Yes, you do. All data you send, no exceptions, but especially chat. Because people can and do have private conversations over in-game chat. People can and do mention their real life identities in in-game chat, with the expectation that only recipient (and possibly the administrators and moderators) have access to that information. Without encryption, you're broadcasting that information to every creep with a packet listener who sits between the server and the player. Don't do that.

a light breeze said:

Yes, you do.

Hmmm. Wait - @jonor , is yours a nearly finished product or is this a hurdle you're facing in early development?

@undefined game mechanics are mostly in place packet handling is done as well.

a light breeze said:

Yes, you do. All data you send, no exceptions, but especially chat. Because people can and do have private conversations over in-game chat. People can and do mention their real life identities in in-game chat, with the expectation that only recipient (and possibly the administrators and moderators) have access to that information. Without encryption, you're broadcasting that information to every creep with a packet listener who sits between the server and the player. Don't do that.

Never thought about it that way to be honest. thanks for your insight ?

For persistent connections, it makes a lot of sense to use TLS. If you use secure web sockets, or grpc, they tunnel over HTTP 2 which in turn tunnel over TLS so it's already encrypted.

For the real-time game data updates, you have the choice of sending it over TLS (which has all the TCP head-of-line blocking problems,) using DTLS (which has significant per-packet and protocol overhead,) or living with “encryption lite.” For example, if you have a secure login channel, you can generate a random encryption key for the session and return to the client; each UDP packet could then start with 16 bytes of random nonce (which needs to be new/random for each packet) and then the payload data encrypted with the given key and the included nonce. This gives “lite” protection, but doesn't add all the assurances of DTLS (session key re-keying, algorithm flexibility, authentication per packet, replay protection, forward secrecy, and so forth.)

For a game, this may be sufficient, entirely dependent on what your attack model is. If you're small, and care about content privacy, and don't have much experience, you probably should just go with TLS (or one of the higher level protocols) for all “chat” and “login” type things, and DTLS for all the UDP / state update stuff, even though you will suffer from some performance problems with DTLS.

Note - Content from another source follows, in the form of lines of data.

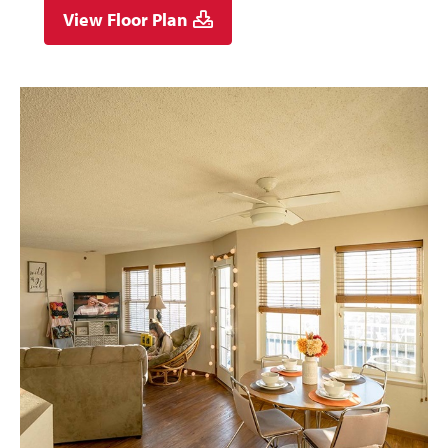
View Floor Plan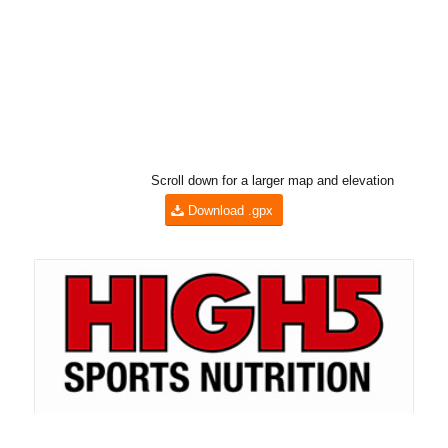
Scroll down for a larger map and elevation
Download .gpx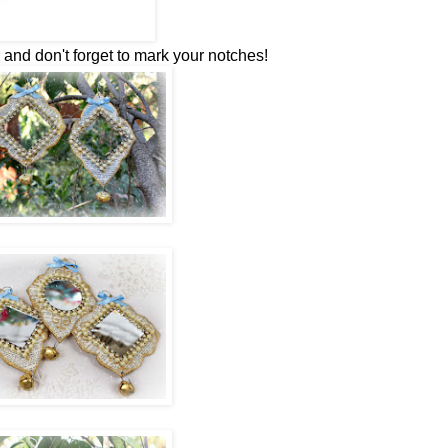
 and don't forget to mark your notches!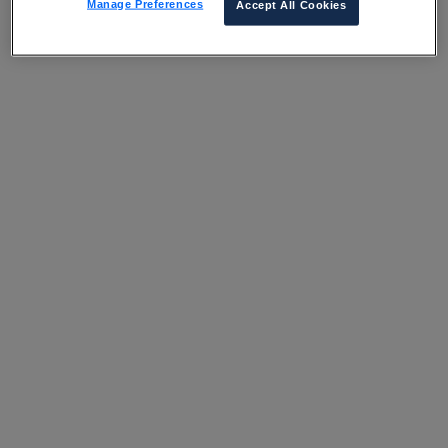
Manage Preferences
Accept All Cookies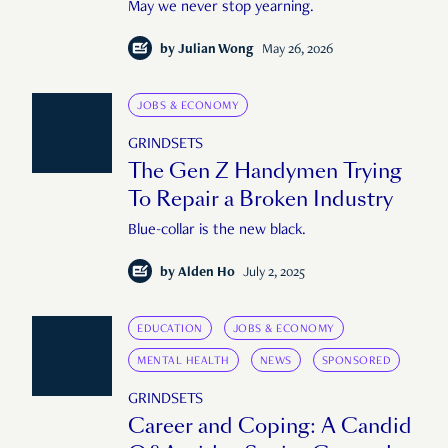
May we never stop yearning.
by
Julian Wong
May 26, 2026
JOBS & ECONOMY
GRINDSETS
The Gen Z Handymen Trying
To Repair a Broken Industry
Blue-collar is the new black.
by
Alden Ho
July 2, 2025
EDUCATION
JOBS & ECONOMY
MENTAL HEALTH
NEWS
SPONSORED
GRINDSETS
Career and Coping: A Candid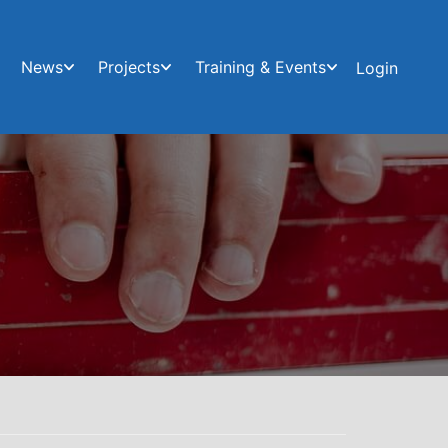
News
Projects
Training & Events
Login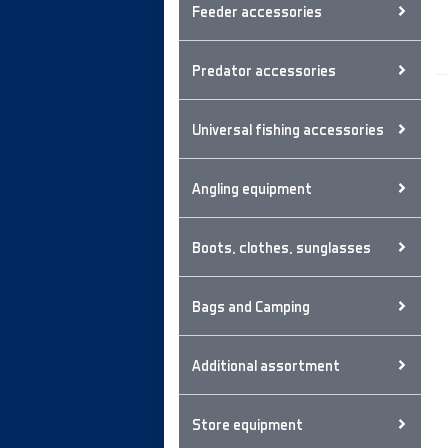
Feeder accessories
Predator accessories
Universal fishing accessories
Angling equipment
Boots, clothes, sunglasses
Bags and Camping
Additional assortment
Store equipment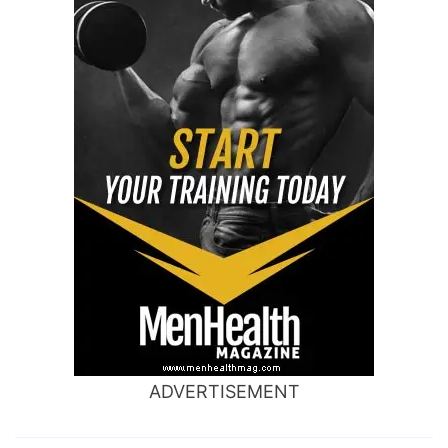
ADVERTISEMENT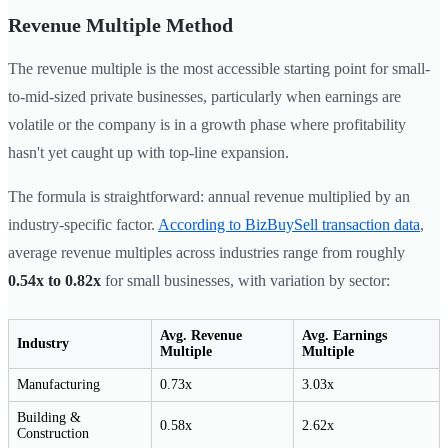
Revenue Multiple Method
The revenue multiple is the most accessible starting point for small-
to-mid-sized private businesses, particularly when earnings are
volatile or the company is in a growth phase where profitability
hasn't yet caught up with top-line expansion.
The formula is straightforward: annual revenue multiplied by an
industry-specific factor.
According to BizBuySell transaction data
,
average revenue multiples across industries range from roughly
0.54x to 0.82x
for small businesses, with variation by sector:
Avg. Revenue
Avg. Earnings
Industry
Multiple
Multiple
Manufacturing
0.73x
3.03x
Building &
0.58x
2.62x
Construction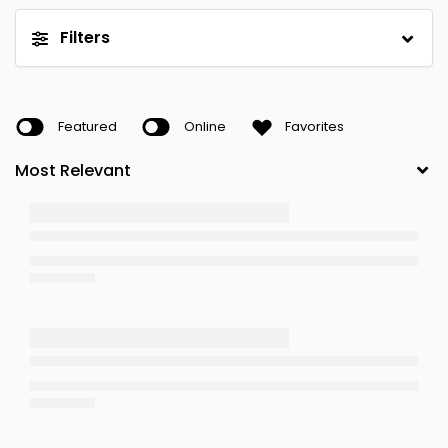
Filters
Featured
Online
Favorites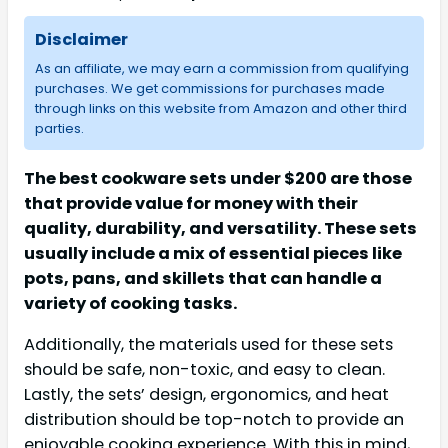
Disclaimer
As an affiliate, we may earn a commission from qualifying
purchases. We get commissions for purchases made
through links on this website from Amazon and other third
parties.
The best cookware sets under $200 are those
that provide value for money with their
quality, durability, and versatility. These sets
usually include a mix of essential pieces like
pots, pans, and skillets that can handle a
variety of cooking tasks.
Additionally, the materials used for these sets
should be safe, non-toxic, and easy to clean.
Lastly, the sets’ design, ergonomics, and heat
distribution should be top-notch to provide an
enjoyable cooking experience. With this in mind,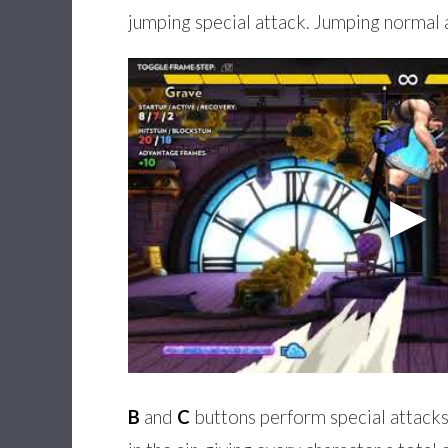
jumping special attack. Jumping normal 
B
and
C
buttons perform special attacks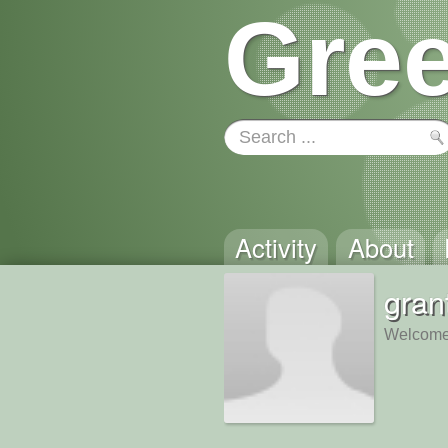
Gree
Activity
About
gran
Welcome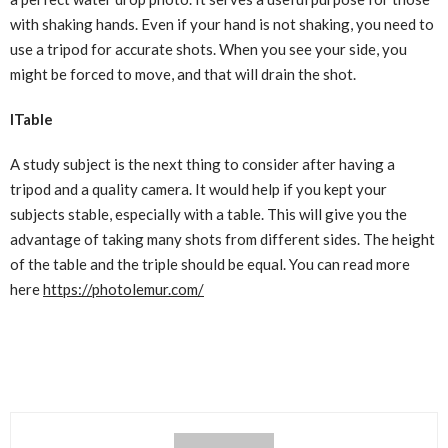
with shaking hands. Even if your hand is not shaking, you need to
use a tripod for accurate shots. When you see your side, you
might be forced to move, and that will drain the shot.
ITable
A study subject is the next thing to consider after having a
tripod and a quality camera. It would help if you kept your
subjects stable, especially with a table. This will give you the
advantage of taking many shots from different sides. The height
of the table and the triple should be equal. You can read more
here
https://photolemur.com/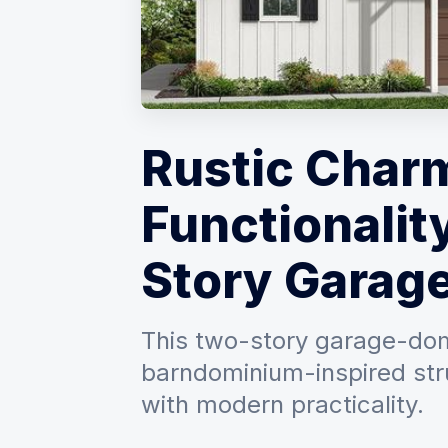
Rustic Char
Functionality
Story Garag
This two-story garage-domi
barndominium-inspired str
with modern practicality.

enum Bool { True, False, FileNotFound };

@undefined Thanks for the information, the biggest hurtle I’ve found so far is finding a example of TLS being used with c++ an TCP. Seems finding documentation is nonexistent or I am just looking in the wrong places.

TLS/DTLS also helps secure the game against hacker attacks.

In one recent contract UE4 project, hackers discovered that an ARP attack could allow duplicate logins by basically splitting the login between multiple machines, then they could clone account items. Creating a certificate and using encryption resolved the attack.

Many engines have it built in, and libraries can make the process easy.

hplus0603 said:
TLS (which has all the TCP head-of-line blocking problems,) using DTLS (which has significant per-packet and protocol overhead)

Has this equation changed at all with the introduction of HTTP/3 (i.e. QUIC)? Seems like their multiple streams allow one to work around head-of-line blocking, and TLS 1.3 should on the face of it have lower overhead than the older DTLS variants.